Luckily, Dahl isn’t a one-trick pony, and immediately begins kicking ass on all fronts with the second story, “The Great Switcheroo”. My new hero, Vic, is stultifyingly bored whilst chilling at a cocktail party hosted by his next door neighbors, and eventually manages to ditch his wife, the lovely Mary. After abandoning her to the trite routine of humdrum gossip, he first encounters the hostess, Samantha, who he had a serious urge to lay the wood to, and then her husband and his good drinking buddy Jerry. Hosting the party seems to have been quite the pain in the ass for Jerry, and he commiserates with Vic while they slam a few drinks, and after a time, Vic’s urge to lay Samantha gets the better of him, but not wanting to offend his bro, he decides that the best way to go about getting a piece of that ass is in trade, and spins a ‘would you believe’ yarn about how a guy he works with managed to pull off a wife-swapping arrangement with one of his neighbors. Jerry is exceptionally intrigued by the idea of throwing a bone to Mary, and takes the bait, suggesting that if Vic’s co-worker and his slovenly neighbor can hack it, the two of them can also perpetrate their own great switcheroo. Their conversations on the topic are uproariously entertaining and their conniving and scheming are ridiculously classic. I’m hoping this morsel convinces you to go and discover the execution of the plan for yourself.

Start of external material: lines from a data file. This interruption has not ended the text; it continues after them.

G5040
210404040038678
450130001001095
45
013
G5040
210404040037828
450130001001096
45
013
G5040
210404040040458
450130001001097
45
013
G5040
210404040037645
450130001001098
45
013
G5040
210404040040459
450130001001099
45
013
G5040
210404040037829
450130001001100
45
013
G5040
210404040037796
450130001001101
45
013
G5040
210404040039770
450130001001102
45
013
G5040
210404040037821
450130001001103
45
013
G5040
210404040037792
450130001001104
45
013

The third story, “The Last Act” is hard-hat area; I think this one was Dahl’s appeal to a female audience, as if to compensate for the previous bawdy tales. It centers around a widow named Anna, and Dahl paints a compelling image of the perfect relationship in order to show exactly why this loss was so tremendous and justify the poor creature hitting rock bottom and wallowing in despair. While the first half of the story is rather funny, especially her encounters with her physician, Dr. Jacobs, the second half really didn’t tickle my fancy. Granted, the end isn’t supposed to be funny, but the melancholy overtones of the story seem to be a severe drag after the gentler chicanery of the first two stories.

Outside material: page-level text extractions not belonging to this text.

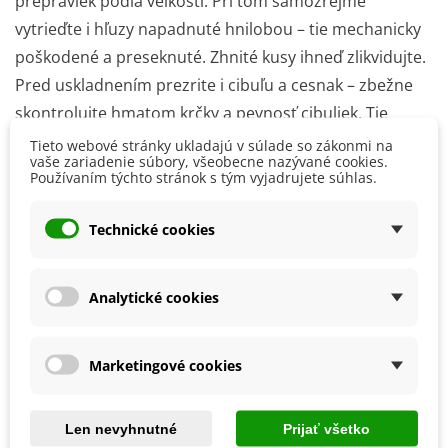
prepraviek podľa veľkosti. Pri tom samozrejme
vytrieďte i hľuzy napadnuté hnilobou – tie mechanicky
poškodené a preseknuté. Zhnité kusy ihneď zlikvidujte.
Pred uskladnením prezrite i
cibuľu
a
cesnak
– zbežne
skontrolujte hmatom krčky a pevnosť cibuliek. Tie
mäkké okamžite vyhoďte, nie sú vhodné ani na
Tieto webové stránky ukladajú v súlade so zákonmi na
vaše zariadenie súbory, všeobecne nazývané cookies.
kuchynské spracovanie. Zazimujte citlivé rastliny v
Používaním týchto stránok s tým vyjadrujete súhlas.
nádobách
.
Technické cookies
Do chladnej miestnosti uskladňujte iba rastliny zo
subtropických oblastí
, ako napr.
oleander
,
durman
,
olovník,
olivovník
alebo mandevilu. Rastliny z našich
Analytické cookies
klimatických pásiem môžu kľudne zostať cez zimu
vonku (napr. krušpány, vavrínovce, mahónie a bršleny
Marketingové cookies
z rastlín vždyzelených, z kvitnúcich drevín napr. ruže na
kmienku,
rododendróny
, orgovány, kaliny alebo
Len nevyhnutné
Prijať všetko
sakury). Chránime len ich korene, ktoré sú v
nádobách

Story four, the finale of this tome, was simply called “Bitch”; I thought this sounded pretty promising. Several words into the first sentence, I realized my dreams had been answered; Dahl was wrapping it up with another tale from the journals of Oswald Cornelius. Fucking Sweet! Having already dispensed with the background and formalities, and having outlined this maniac’s myriad august accolades earlier in the book, Dahl is now able to deliver more mayhem-per-word than previously, which can never hurt. This time around, Oswald is kicking it in Paris where he meets the olfactory chemist and pervert Henri Biotte. With Biotte’s years of research, and Cornelius’ funding, the duo embarks upon the creation of a cologne/aphrodisiac with the all the usual Love Potion # 9 pratfalls. While this doesn’t stray far from the usual message of ‘unbridled sexual magnetism isn’t always pretty’, Dahl manages to pull it off using his masterful whimsy.
I found this book to be not only an extremely entertaining light read, but a pleasant departure from the style of the only other book of his I’ve read. I’ll gladly sample anything else by Dahl, in the hopes that it contains a yarn or two concerning the man, the myth, Oswald Cornelius. Or if he pays me, of course.